I’m happy about the things I’ve done since the last post, even if I’m now stuck for a few days (more on that at the end).
Ok. Around one year ago, wanting to experiment with using Google Sketchup for creating things to print on a RepRap (vs just buildings for Google Earth), I created a test object. I don’t think that at this point I really had any idea what the “resolution” of Makerbots or RepRaps were yet, so I didn’t expect it to come out great.
We have Coke machines at work that you have to pay for (agh!), so there’s always a need to have coins at work. For some reason, while doodling out what this test piece would look like, I made sure it’d have a cylinder in the middle just the right size to hold nickels.
Here’s the object I designed back then (that I hadn’t shown to too many people for a long time):
The circles were pulled out a bit, and the inside bottom part of the triangles was pushed in. I didn’t know if these were enough to cause overhang problems etc, but I did them anyway.
Well, I finally tried printing this. It didn’t turn out that bad for a first attempt.
If you look really closely at the side of one of the pyramid-like points you can make out the hint of the raised circle and recessed bottom parts from the original image. Here’s a picture that kind of shows it, then a 3D cross-eye image that tries to show it too.
And one last picture of it in daylight that looks pretty bad (you can see hints of the problems I’m still having with my x-axis with the loops on the bottom left):
Next up: my RepRap Laptop. Wanting a laptop dedicated entirely to my RepRap, I purchased a Dell Latitude D610 for $179. When it finally arrived I installed Ubuntu 10.04 (10.10 is out but 10.04 is an LTS version).
The first thing I wanted to do was organize my work. Initially I had almost no organization for files I was printing.
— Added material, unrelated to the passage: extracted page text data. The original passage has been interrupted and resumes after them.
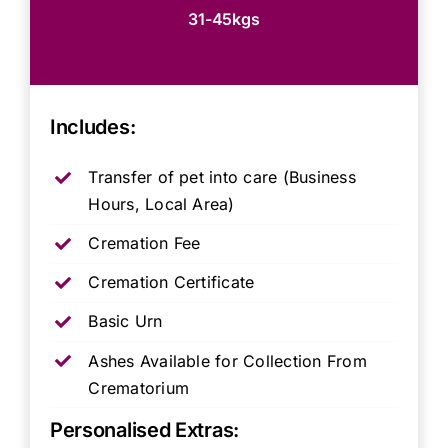
31-45kgs
Includes:
Transfer of pet into care (Business
Hours, Local Area)
Cremation Fee
Cremation Certificate
Basic Urn
Ashes Available for Collection From
Crematorium
Personalised Extras: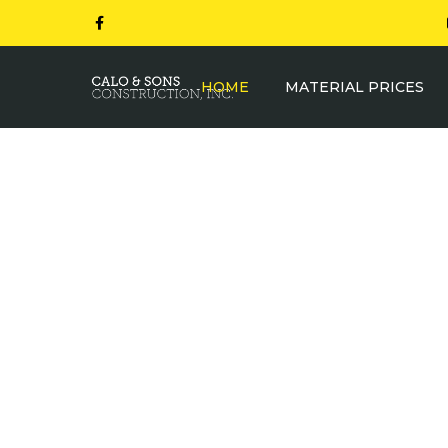
HOME
MATERIAL PRICES
LEADER I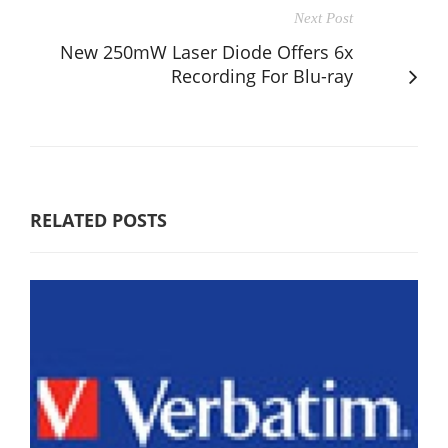
Next Post
New 250mW Laser Diode Offers 6x
Recording For Blu-ray
RELATED POSTS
I was working from a virtual machine dedicated for RepRap work, so in that sense all of my files were in the same place, but they were all just plopped down in my home directory.
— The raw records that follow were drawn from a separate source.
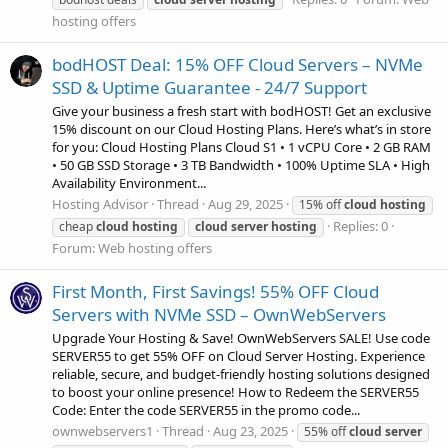
hosting offers
bodHOST Deal: 15% OFF Cloud Servers – NVMe
SSD & Uptime Guarantee - 24/7 Support
Give your business a fresh start with bodHOST! Get an exclusive
15% discount on our Cloud Hosting Plans. Here’s what’s in store
for you: Cloud Hosting Plans Cloud S1 • 1 vCPU Core • 2 GB RAM
• 50 GB SSD Storage • 3 TB Bandwidth • 100% Uptime SLA • High
Availability Environment...
Hosting Advisor
Thread
Aug 29, 2025
15% off
cloud
hosting
Replies: 0
cheap
cloud
hosting
cloud
server
hosting
Forum:
Web hosting offers
First Month, First Savings! 55% OFF Cloud
Servers with NVMe SSD – OwnWebServers
Upgrade Your Hosting & Save! OwnWebServers SALE! Use code
SERVER55 to get 55% OFF on Cloud Server Hosting. Experience
reliable, secure, and budget-friendly hosting solutions designed
to boost your online presence! How to Redeem the SERVER55
Code: Enter the code SERVER55 in the promo code...
ownwebservers1
Thread
Aug 23, 2025
55% off
cloud
server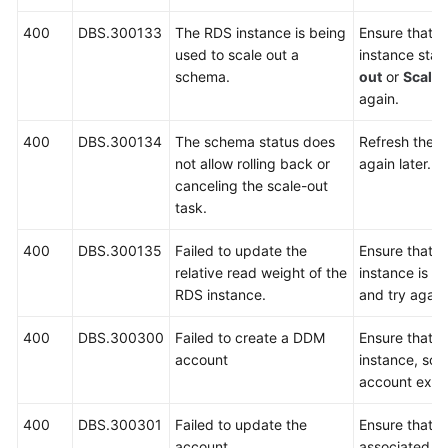
400
DBS.300133
The RDS instance is being
Ensure that 
used to scale out a
instance stat
schema.
out
or
Scalin
again.
400
DBS.300134
The schema status does
Refresh the p
not allow rolling back or
again later.
canceling the scale-out
task.
400
DBS.300135
Failed to update the
Ensure that 
relative read weight of the
instance is r
RDS instance.
and try again
400
DBS.300300
Failed to create a DDM
Ensure that 
account
instance, sc
account exist
400
DBS.300301
Failed to update the
Ensure that 
account.
associated s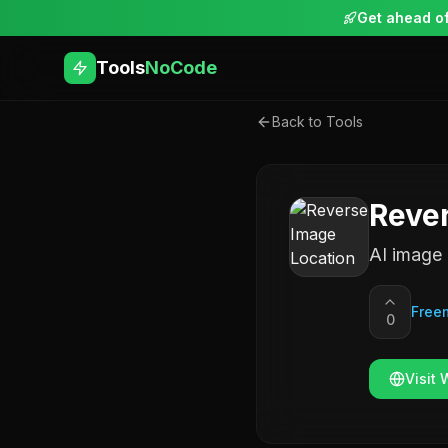
Get ahead of
Tools
NoCode
Back to Tools
Rever
AI image 
Free
0
Visit 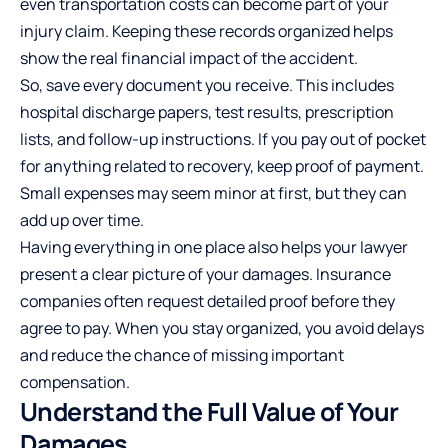
even transportation costs can become part of your
injury claim. Keeping these records organized helps
show the real financial impact of the accident.
So, save every document you receive. This includes
hospital discharge papers, test results, prescription
lists, and follow-up instructions. If you pay out of pocket
for anything related to recovery, keep proof of payment.
Small expenses may seem minor at first, but they can
add up over time.
Having everything in one place also helps your lawyer
present a clear picture of your damages. Insurance
companies often request detailed proof before they
agree to pay. When you stay organized, you avoid delays
and reduce the chance of missing important
compensation.
Understand the Full Value of Your
Damages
I wanted organization, structure, history, and process. So I created a Mercurial repository to hold all of the things I was designing, all of the things I wanted to print, and all of the things I had printed. (Mercurial is a distributed source code control system, much like git. Currently I have only the slightest bias towards Mercurial (hg) over git, but I’m still pretty close to being on the fence between the two.)
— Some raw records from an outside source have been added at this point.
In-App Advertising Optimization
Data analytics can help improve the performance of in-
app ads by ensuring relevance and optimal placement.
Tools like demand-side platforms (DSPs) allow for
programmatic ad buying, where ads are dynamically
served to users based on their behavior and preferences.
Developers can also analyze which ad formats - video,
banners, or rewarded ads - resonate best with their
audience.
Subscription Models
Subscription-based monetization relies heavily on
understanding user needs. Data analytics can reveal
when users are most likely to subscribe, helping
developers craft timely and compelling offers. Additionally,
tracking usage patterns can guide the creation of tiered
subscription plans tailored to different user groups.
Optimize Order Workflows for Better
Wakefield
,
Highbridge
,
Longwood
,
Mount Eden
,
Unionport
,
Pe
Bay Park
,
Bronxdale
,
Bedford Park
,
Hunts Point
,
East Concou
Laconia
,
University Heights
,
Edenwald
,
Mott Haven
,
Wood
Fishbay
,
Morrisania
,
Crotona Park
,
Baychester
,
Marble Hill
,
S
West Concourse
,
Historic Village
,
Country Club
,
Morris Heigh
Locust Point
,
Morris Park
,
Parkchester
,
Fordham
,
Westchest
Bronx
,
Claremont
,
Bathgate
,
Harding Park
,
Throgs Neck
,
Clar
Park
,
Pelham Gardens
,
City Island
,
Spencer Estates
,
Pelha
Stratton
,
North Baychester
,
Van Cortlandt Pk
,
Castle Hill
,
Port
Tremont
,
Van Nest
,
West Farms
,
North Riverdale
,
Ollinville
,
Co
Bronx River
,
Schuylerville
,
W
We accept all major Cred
I won’t bore you with too much detail, but among other things my repository now contains three main directories at the top: thingstodesign, thingstoprint, and printedthings.
In thingstodesign, I hold projects of my own I’ve started (each has its own directory), where I can keep initial sketches, an idea.txt, and whatever else is relevant. This is one step further along than just being in my thingstoreprap list on my phone.
The next directory, thingstoprint, holds projects of my own (that used to be in thingstodesign) that are ready to move on, as well as external objects I want to print (basically things downloaded from thingiverse or some other 3D site). For things that used to be in thingstodesign, the entire subdirectory is actually moved into thingstoprint. (Remember this is all under source control, so moving things around still feels solid). No lone files – every project (even downloaded) gets its own directory.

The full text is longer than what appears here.